The 14-fold increase stunned some caregivers and seemed to crystallize their frustrations over drug pricing.

"It's an obscene increase. I could almost see doubling or tripling the price but (14) times seems ridiculous," said Sarah Erush, clinical manager of pharmacy at the Children's Hospital of Philadelphia.

Robert R. Clancy, a neurologist who directs the hospital's Pediatric Regional Epilepsy Program, said, "Everyone understands it's a business and they need to have a fair profit. But to go from $1,600 to $23,000 strikes me as old-fashioned greed."

The maker, Questcor Pharmaceuticals Inc. of Union City, Calif., says it had no choice. The company, which has been losing nearly $1 million a month receives more than 90 percent of its revenues from Acthar. It had $12.8 million in total revenues last year.

"We had to take this kind of a pricing increase to insure that Acthar remains available," said Steve Cartt, Questcor's executive vice president for corporate development. "The company was in a bad situation."

Cartt said the firm has revamped a patient assistance program to make more Acthar available at no cost to help uninsured parents, and it has started two copay assistance programs.

But the price hike has already caused at least one insurer to put in a more stringent pre-authorization process. Experts say it's likely that many patients will find it harder to get this drug.

The increase is an extreme example of how drugs are priced in the United States: There is no regulation of drug prices. Companies can charge what the market will bear, and commercial insurers, who cover most employees' prescriptions, often follow Medicare's lead in covering drugs.

Prescription drugs are "a legal monopoly. We expect monopolists to behave like monopolists," said Mark V. Pauly, a health economist at the Wharton School. "The argument is the higher profits will stimulate further beneficial research."

Large spikes in drug prices are not uncommon, especially when the potential market is small.

In 2006, Ovation Pharmaceuticals raised the price of indomethacin, an injected anti-inflammatory drug often used in premature babies, from $100 to $1,875 for three vials, prompting howls of protest. "This is a rather astounding increase in price for a drug that has a stable niche market and requires no advertising," declared Alan H. Jobe, a doctor at Cincinnati Children's Hospital, in the journal Pediatrics.

Ovation spokeswoman Sally Benjamin Young said the drug, which privately-held Ovation acquired from Merck & Co. Inc. in 2006, had had few price adjustments since it was introduced in 1985. The hike was needed to support better testing, packaging and manufacturing, and to insure a more stable supply, she said.

Experts say it's not uncommon for new drugs, especially for rare diseases, to cost more than $100,000 a year. The high price is needed, economists say, so the firm can be encouraged to enter the field.

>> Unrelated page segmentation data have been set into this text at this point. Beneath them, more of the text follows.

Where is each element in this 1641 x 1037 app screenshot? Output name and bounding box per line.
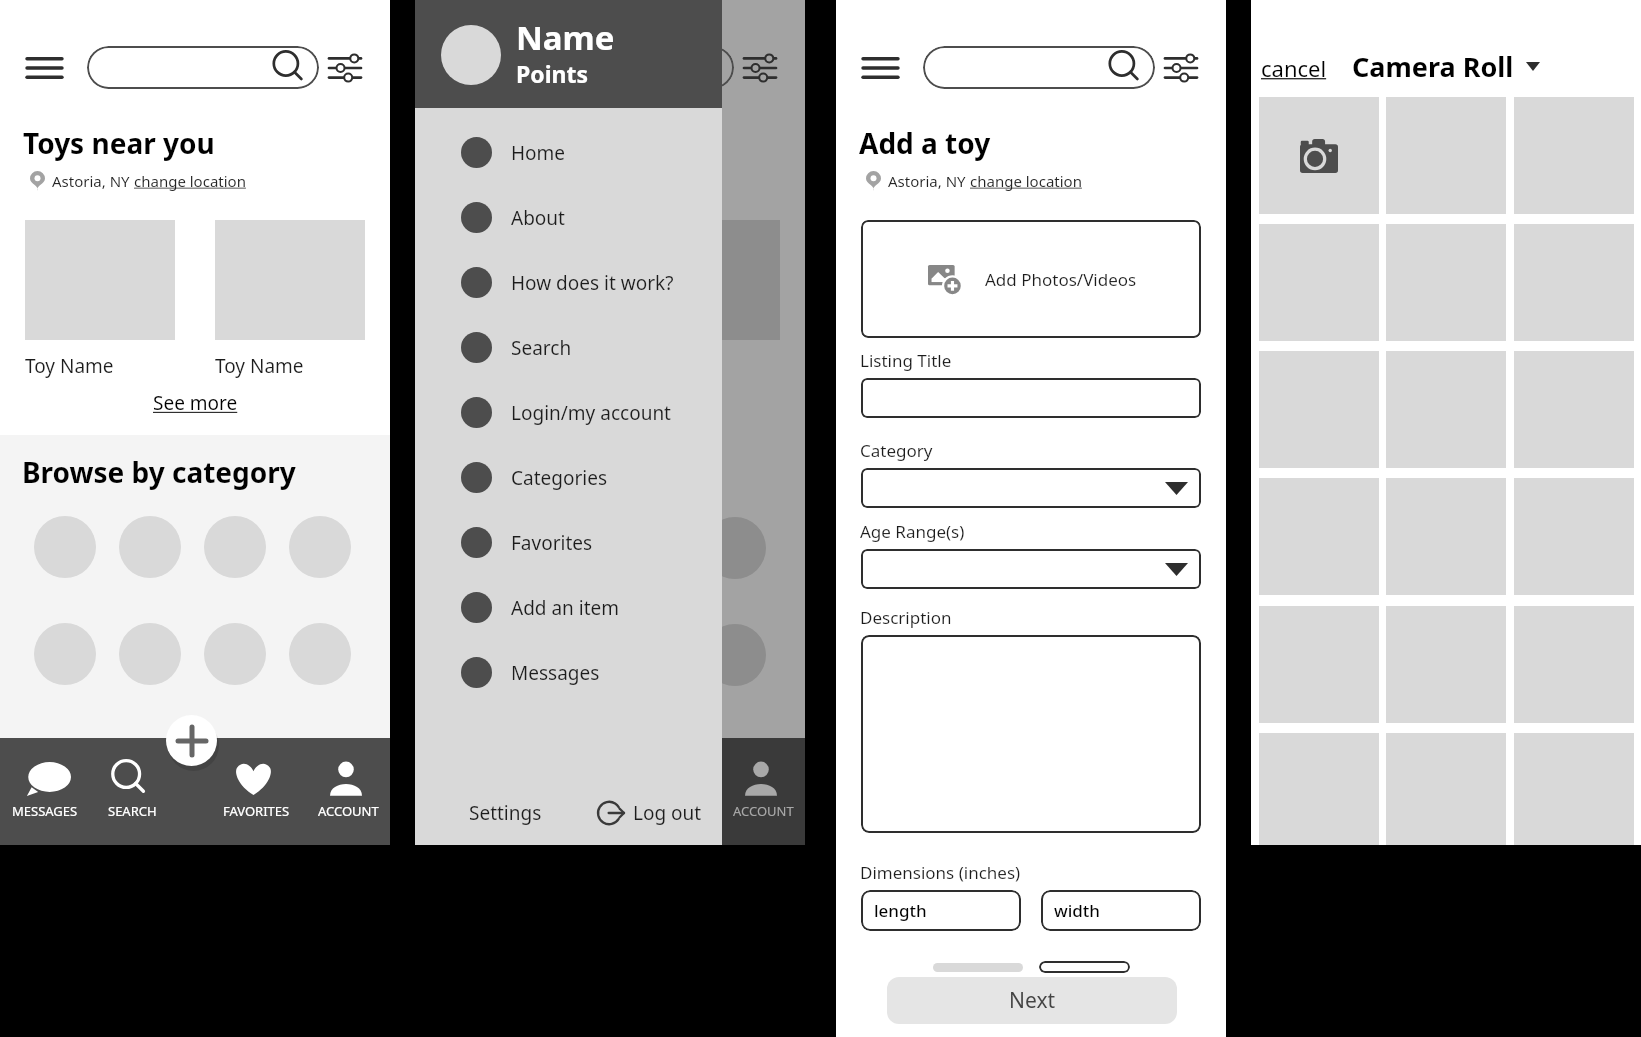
staticText: Points [516,58,589,89]
staticText: Browse by category [22,453,296,491]
button[interactable]: Category [119,623,181,685]
button[interactable]: Login/my account [415,380,722,445]
button[interactable]: Category [289,623,351,685]
staticText: Favorites [511,530,593,556]
button[interactable]: Categories [415,445,722,510]
staticText: Toy Name [25,353,114,379]
button[interactable]: change location [134,169,246,193]
staticText: Listing Title [860,349,952,372]
staticText: About [511,205,565,231]
button[interactable]: How does it work? [415,250,722,315]
button[interactable]: Search [415,315,722,380]
staticText: How does it work? [511,270,674,296]
button[interactable]: Description field [861,635,1201,833]
button[interactable]: change location [970,169,1082,193]
button[interactable]: Favorites [415,510,722,575]
button[interactable]: About [415,185,722,250]
button[interactable]: MESSAGES [415,738,508,845]
button[interactable]: cancel [1261,53,1327,83]
staticText: Description [860,606,952,629]
staticText: Name [516,15,615,60]
staticText: Astoria, NY [52,171,134,191]
staticText: MESSAGES [12,802,78,820]
staticText: Category [860,439,933,462]
button[interactable]: Category [204,623,266,685]
staticText: width [1054,899,1101,922]
button[interactable]: Messages [415,640,722,705]
button[interactable]: SEARCH [84,738,180,845]
button[interactable]: Menu [20,48,69,88]
button[interactable]: ACCOUNT [300,738,390,845]
staticText: SEARCH [523,802,572,820]
button[interactable]: Home [415,120,722,185]
staticText: FAVORITES [223,802,290,820]
button[interactable]: SEARCH [499,738,595,845]
staticText: Add Photos/Videos [985,268,1137,291]
staticText: Log out [633,800,702,826]
button[interactable]: Category [204,516,266,578]
button[interactable]: width [1041,890,1201,931]
button[interactable]: Category [34,516,96,578]
staticText: Age Range(s) [860,520,965,543]
button[interactable]: Settings [455,795,555,831]
button[interactable]: Add Photos/Videos [861,220,1201,338]
button[interactable]: Add item [166,715,217,766]
staticText: Home [511,140,566,166]
button[interactable]: Search [923,46,1155,89]
staticText: change location [970,171,1082,191]
staticText: Search [511,335,572,361]
button[interactable]: Open dropdown [861,468,1201,508]
staticText: cancel [1261,53,1327,83]
button[interactable]: Next [887,977,1177,1024]
staticText: Dimensions (inches) [860,861,1021,884]
button[interactable]: Menu [856,48,905,88]
button[interactable]: MESSAGES [0,738,93,845]
button[interactable]: Filter [1160,48,1202,88]
button[interactable]: Add an item [415,575,722,640]
staticText: Toys near you [23,124,215,162]
button[interactable]: FAVORITES [623,738,719,845]
staticText: FAVORITES [638,802,705,820]
button[interactable]: length [861,890,1021,931]
button[interactable]: FAVORITES [208,738,304,845]
button[interactable]: Log out [596,795,704,831]
button[interactable]: Category [119,516,181,578]
button[interactable]: See more [153,390,238,416]
button[interactable]: Category [289,516,351,578]
button[interactable]: Open dropdown [861,549,1201,589]
staticText: Astoria, NY [888,171,970,191]
staticText: Login/my account [511,400,671,426]
button[interactable]: Filter [324,48,366,88]
staticText: Messages [511,660,600,686]
button[interactable]: Search [87,46,319,89]
button[interactable]: ACCOUNT [715,738,805,845]
button[interactable]: Choose album [1523,58,1543,74]
staticText: Toy Name [215,353,304,379]
button[interactable]: Photo [1259,97,1379,214]
staticText: SEARCH [108,802,157,820]
staticText: Camera Roll [1352,48,1514,85]
staticText: Next [1009,986,1056,1015]
button[interactable]: Category [34,623,96,685]
staticText: Settings [469,800,542,826]
button[interactable]: Listing Title field [861,378,1201,418]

What sets apart Acthar is that it's a very old drug. The compound (Adrenocorticotropic hormone) was first synthesized in the 1940s by Armour & Co., the canned meat firm, which harvested it from pigs' pituitary glands.

The drug, used for years to treat Infantile Spasms, was made by Rhone-Poulenc Rorer and then by its successor, Aventis. It was never a big seller, and the former owner nearly stopped making it in the mid-1990s _ only to see it brought back after a storm of pediatricians complained that there was no substitute.

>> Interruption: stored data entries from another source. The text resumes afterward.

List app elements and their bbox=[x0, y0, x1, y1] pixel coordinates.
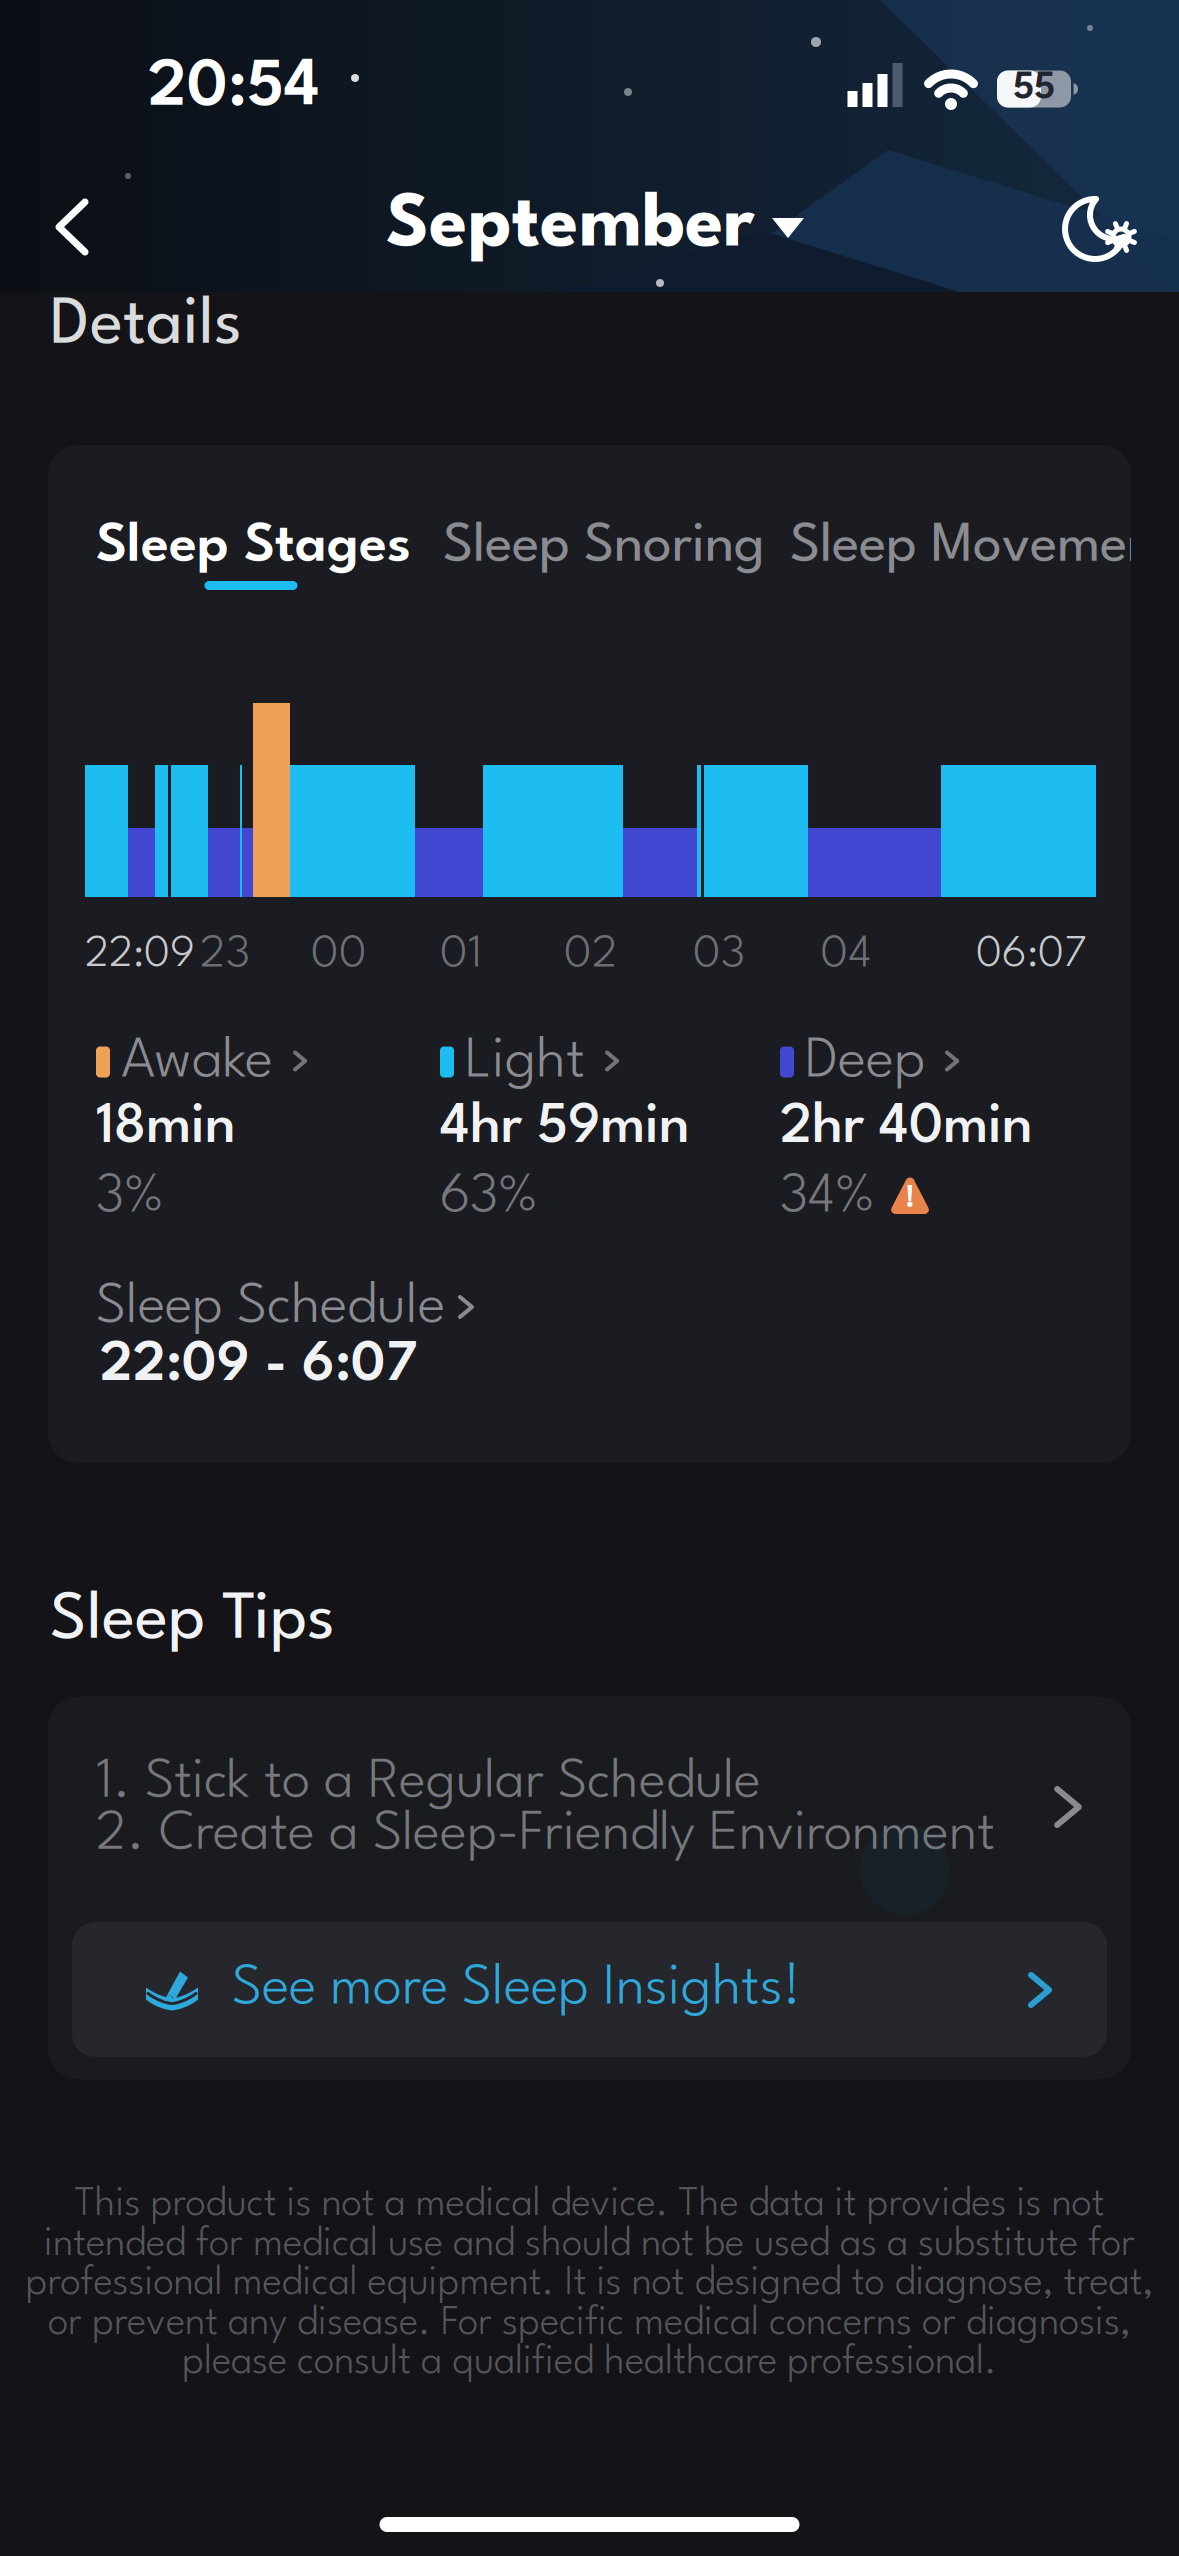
staticText: 34% bbox=[780, 1172, 875, 1224]
button[interactable]: Sleep Schedule bbox=[48, 445, 1131, 1463]
staticText: 20:54 bbox=[148, 56, 320, 120]
staticText: 2. Create a Sleep-Friendly Environment bbox=[96, 1809, 995, 1861]
staticText: 2hr 40min bbox=[780, 1101, 1033, 1155]
staticText: ! bbox=[905, 1184, 915, 1214]
staticText: 1. Stick to a Regular Schedule bbox=[96, 1757, 761, 1809]
staticText: 01 bbox=[440, 933, 482, 977]
staticText: 22:09 bbox=[85, 934, 195, 976]
staticText: 22:09 - 6:07 bbox=[100, 1339, 417, 1393]
button[interactable]: Awake bbox=[48, 445, 1131, 1463]
staticText: This product is not a medical device. Th… bbox=[74, 2186, 1104, 2224]
staticText: 4hr 59min bbox=[440, 1101, 690, 1155]
staticText: Deep bbox=[805, 1034, 925, 1090]
button[interactable]: Light bbox=[48, 445, 1131, 1463]
staticText: Sleep Snoring bbox=[443, 521, 765, 573]
button[interactable]: Sleep settings bbox=[1062, 190, 1138, 264]
staticText: 03 bbox=[693, 933, 745, 977]
staticText: 06:07 bbox=[976, 934, 1087, 976]
staticText: or prevent any disease. For specific med… bbox=[48, 2305, 1131, 2343]
staticText: Light bbox=[465, 1034, 585, 1090]
staticText: Sleep Stages bbox=[96, 521, 411, 573]
staticText: Details bbox=[50, 294, 242, 358]
staticText: September bbox=[386, 191, 755, 262]
staticText: 3% bbox=[96, 1172, 164, 1224]
staticText: 55 bbox=[1013, 71, 1055, 107]
staticText: Sleep Schedule bbox=[96, 1281, 445, 1335]
staticText: 00 bbox=[311, 933, 367, 977]
staticText: intended for medical use and should not … bbox=[44, 2226, 1135, 2264]
button[interactable]: Sleep Stages bbox=[48, 445, 1131, 1463]
button[interactable]: Back bbox=[54, 198, 90, 256]
staticText: 18min bbox=[96, 1101, 236, 1155]
staticText: 02 bbox=[564, 933, 618, 977]
staticText: Sleep Tips bbox=[50, 1589, 335, 1653]
staticText: See more Sleep Insights! bbox=[232, 1962, 801, 2016]
button[interactable]: Sleep Movement bbox=[48, 445, 1131, 1463]
staticText: 04 bbox=[820, 933, 872, 977]
button[interactable]: Deep bbox=[48, 445, 1131, 1463]
staticText: please consult a qualified healthcare pr… bbox=[182, 2344, 997, 2382]
button[interactable]: See more Sleep Insights! bbox=[72, 1922, 1107, 2057]
staticText: Sleep Movement bbox=[790, 521, 1175, 573]
staticText: 63% bbox=[440, 1172, 538, 1224]
button[interactable]: 1. Stick to a Regular Schedule bbox=[48, 1697, 1131, 1922]
button[interactable]: Sleep Snoring bbox=[48, 445, 1131, 1463]
staticText: 23 bbox=[200, 933, 250, 977]
staticText: professional medical equipment. It is no… bbox=[26, 2265, 1154, 2303]
button[interactable]: September bbox=[386, 191, 804, 262]
staticText: Awake bbox=[121, 1034, 273, 1090]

Questcor bought the rights to the drug in 2001. The company sought formal approval for Infantile Spasms from the Food and Drug Administration, but it issued a "non-approvable" letter in May. The agency didn't think the existing clinical trials were good enough, Cartt said, adding that the firm is exploring what kind of tests the FDA will need.

Even without formal FDA approval, Acthar remains the drug of choice for babies with Infantile Spasms. It's the most likely drug to end the seizures, which, if unstopped, make the chances of normal development remote at best.

Acthar is also one of several drugs that helps with sudden flare-ups in multiple sclerosis patients though its use is small.